There is the issue of sexual harassment. We all know what it is, but it continues in our workplace. Will we ever learn from other people’s mistakes? Most of the time, the only winner in these cases is not the EAS employee who is charged, but the employee who initiated the sexual harassment charge. We need to get this out to our members.
Then we have the issue of changing employees’ clock rings because we are afraid of having a carrier out past 1800 or 1900. Why would we do this? Are we that afraid of what our bosses would say if they really knew the truth? We have managers and postmasters telling EAS employees to make sure they have no one out past 1800 or else. Or else what? They will fire you?

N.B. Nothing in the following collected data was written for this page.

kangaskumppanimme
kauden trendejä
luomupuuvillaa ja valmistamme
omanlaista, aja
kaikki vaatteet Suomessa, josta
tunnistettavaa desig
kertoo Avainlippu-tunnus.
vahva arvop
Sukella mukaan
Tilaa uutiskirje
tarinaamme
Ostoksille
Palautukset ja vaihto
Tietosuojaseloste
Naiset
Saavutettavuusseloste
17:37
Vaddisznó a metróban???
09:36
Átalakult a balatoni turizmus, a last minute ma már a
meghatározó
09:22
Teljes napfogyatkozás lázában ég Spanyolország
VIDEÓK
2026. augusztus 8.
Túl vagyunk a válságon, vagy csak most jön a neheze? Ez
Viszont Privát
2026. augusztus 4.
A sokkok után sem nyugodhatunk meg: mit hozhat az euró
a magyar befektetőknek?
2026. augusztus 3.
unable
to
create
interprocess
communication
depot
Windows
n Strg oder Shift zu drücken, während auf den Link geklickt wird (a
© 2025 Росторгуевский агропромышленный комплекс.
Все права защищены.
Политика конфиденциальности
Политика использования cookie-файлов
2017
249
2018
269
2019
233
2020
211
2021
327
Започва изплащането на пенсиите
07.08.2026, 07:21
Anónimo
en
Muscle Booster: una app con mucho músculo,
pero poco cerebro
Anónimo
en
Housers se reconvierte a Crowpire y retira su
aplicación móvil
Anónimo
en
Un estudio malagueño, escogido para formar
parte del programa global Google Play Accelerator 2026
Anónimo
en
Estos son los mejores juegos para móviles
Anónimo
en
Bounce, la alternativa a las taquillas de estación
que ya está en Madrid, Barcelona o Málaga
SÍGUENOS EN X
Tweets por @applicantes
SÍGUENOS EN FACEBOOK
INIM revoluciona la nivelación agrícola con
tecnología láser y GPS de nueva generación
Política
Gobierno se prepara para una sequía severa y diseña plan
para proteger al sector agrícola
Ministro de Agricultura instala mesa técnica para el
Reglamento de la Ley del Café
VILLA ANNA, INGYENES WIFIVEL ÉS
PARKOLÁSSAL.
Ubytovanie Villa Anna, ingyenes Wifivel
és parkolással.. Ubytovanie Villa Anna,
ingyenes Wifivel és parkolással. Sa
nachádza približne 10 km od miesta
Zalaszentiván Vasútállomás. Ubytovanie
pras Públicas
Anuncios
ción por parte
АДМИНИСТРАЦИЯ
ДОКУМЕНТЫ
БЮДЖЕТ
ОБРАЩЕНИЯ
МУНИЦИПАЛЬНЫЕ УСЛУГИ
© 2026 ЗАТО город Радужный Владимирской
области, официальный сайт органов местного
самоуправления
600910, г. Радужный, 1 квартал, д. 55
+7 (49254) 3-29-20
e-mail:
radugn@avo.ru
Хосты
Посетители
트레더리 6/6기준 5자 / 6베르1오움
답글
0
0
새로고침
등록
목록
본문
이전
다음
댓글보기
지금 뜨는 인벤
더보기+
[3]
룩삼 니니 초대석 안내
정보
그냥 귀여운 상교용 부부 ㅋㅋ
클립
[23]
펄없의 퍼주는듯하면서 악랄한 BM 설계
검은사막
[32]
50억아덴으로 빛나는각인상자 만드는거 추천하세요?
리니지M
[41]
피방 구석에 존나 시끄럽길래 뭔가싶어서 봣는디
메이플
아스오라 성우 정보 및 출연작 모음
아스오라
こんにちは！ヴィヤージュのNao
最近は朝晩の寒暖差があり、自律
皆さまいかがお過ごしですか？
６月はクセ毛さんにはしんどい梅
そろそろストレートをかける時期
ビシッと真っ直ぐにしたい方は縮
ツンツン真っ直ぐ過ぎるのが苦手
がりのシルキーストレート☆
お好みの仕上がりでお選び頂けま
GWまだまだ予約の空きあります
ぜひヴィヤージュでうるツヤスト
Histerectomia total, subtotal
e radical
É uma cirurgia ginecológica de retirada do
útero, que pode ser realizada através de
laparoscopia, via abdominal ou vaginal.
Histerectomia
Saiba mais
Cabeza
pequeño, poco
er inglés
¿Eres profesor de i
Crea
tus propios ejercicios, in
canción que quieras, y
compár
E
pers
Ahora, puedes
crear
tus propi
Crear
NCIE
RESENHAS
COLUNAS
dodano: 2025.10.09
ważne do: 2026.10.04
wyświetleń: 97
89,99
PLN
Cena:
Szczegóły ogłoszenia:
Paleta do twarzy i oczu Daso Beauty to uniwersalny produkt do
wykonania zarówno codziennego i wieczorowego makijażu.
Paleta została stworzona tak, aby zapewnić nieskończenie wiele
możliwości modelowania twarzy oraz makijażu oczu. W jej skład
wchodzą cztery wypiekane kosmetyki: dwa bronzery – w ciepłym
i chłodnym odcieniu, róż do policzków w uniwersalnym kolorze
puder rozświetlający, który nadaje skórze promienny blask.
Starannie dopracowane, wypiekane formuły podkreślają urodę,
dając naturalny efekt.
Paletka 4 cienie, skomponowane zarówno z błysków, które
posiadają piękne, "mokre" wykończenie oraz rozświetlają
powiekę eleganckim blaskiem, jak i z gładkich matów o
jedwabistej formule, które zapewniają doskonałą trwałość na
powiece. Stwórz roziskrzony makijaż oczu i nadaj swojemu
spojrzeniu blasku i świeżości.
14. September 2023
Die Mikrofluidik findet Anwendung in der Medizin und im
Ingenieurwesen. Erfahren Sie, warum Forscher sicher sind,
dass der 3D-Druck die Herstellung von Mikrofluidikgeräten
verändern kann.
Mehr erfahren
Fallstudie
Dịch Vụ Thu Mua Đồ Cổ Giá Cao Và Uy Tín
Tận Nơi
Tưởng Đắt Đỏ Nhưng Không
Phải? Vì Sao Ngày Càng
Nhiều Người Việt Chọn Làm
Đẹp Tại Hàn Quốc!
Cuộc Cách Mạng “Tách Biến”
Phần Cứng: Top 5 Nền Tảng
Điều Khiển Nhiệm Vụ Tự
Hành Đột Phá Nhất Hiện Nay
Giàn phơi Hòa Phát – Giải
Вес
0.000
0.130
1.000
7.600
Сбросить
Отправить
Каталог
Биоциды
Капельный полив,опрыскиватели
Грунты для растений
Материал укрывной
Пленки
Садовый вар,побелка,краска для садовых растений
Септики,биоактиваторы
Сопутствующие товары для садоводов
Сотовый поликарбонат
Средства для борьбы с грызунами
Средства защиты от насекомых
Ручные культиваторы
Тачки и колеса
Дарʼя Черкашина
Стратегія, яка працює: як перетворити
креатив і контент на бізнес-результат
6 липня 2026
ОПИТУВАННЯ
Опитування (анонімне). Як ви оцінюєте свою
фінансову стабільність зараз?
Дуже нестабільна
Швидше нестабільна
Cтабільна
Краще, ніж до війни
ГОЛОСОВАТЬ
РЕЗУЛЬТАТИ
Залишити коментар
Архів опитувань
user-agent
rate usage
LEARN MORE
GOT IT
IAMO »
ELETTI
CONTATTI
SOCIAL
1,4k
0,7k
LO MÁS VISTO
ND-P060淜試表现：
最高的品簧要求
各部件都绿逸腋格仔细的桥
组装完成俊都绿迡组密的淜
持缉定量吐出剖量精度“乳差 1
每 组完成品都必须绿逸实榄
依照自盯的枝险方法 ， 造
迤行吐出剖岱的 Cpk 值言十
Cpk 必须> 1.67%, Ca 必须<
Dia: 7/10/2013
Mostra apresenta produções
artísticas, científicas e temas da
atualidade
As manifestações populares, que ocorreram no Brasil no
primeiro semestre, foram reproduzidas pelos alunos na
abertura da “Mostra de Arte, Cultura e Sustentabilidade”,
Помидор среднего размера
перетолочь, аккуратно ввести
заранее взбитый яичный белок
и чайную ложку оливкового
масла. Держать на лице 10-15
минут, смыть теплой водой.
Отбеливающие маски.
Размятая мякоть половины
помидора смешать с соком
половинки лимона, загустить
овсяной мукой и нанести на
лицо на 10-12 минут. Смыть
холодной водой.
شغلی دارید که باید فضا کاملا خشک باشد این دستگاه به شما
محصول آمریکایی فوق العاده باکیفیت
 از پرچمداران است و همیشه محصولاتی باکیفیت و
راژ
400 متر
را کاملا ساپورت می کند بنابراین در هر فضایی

You can be removed for changing a clock ring without using a 1017A, but you won’t be fired for not changing it. The intimidation must stop.
Finally, we have financial obligations, such as stamp stock accountability. When you are a stamp stock custodian and are given the stamp stock, do not take anybody’s word that it is right and just sign the forms. You are liable for the stock. Yourname is on that form now; you are accountable.
If stamp stock accountability turns up short, you must pay—not the person who told you it was good. If you went to a bank to cash a check or withdraw money from an ATM, do you walk away and not count it? I count it because it is my money, just as stamp stock is your responsibility until you turn it over to the next person.
We are in very difficult times with the Postal Service. We deal with more now than we ever have before. We have customers who know exactly where their packages are. We have gotten so advanced, customers now can see the mail they will get that day and know within two hours when a parcel will be delivered. Yes, our jobs have gotten so transparent and more difficult every year, but we must continue to hang in there and do the right thing.
We will not agree with everything we are told to do. But if it is ethical and possible, we must do it. There are many times when we cannot finish all the work we have to do in an eight-hour day, but don’t assume you are entitled to T-time. Talk to your boss earlier in the day, tell them you will not be able to finish and ask if they will approve your extra time. That doesn’t mean waiting until the last two hours of the day in which to cram all your work; that is not right or ethical.
I know NAPS members are thinking they have heard this all before; they have. But if you’ve heard it before, why hasn’t the behavior changed? Does anyone have the answer to that? I sure would like to know why because we continue to have these issues—more and more every day.
Remember to be safe this holiday season. Your safety affects everyone around you—both at work and at home.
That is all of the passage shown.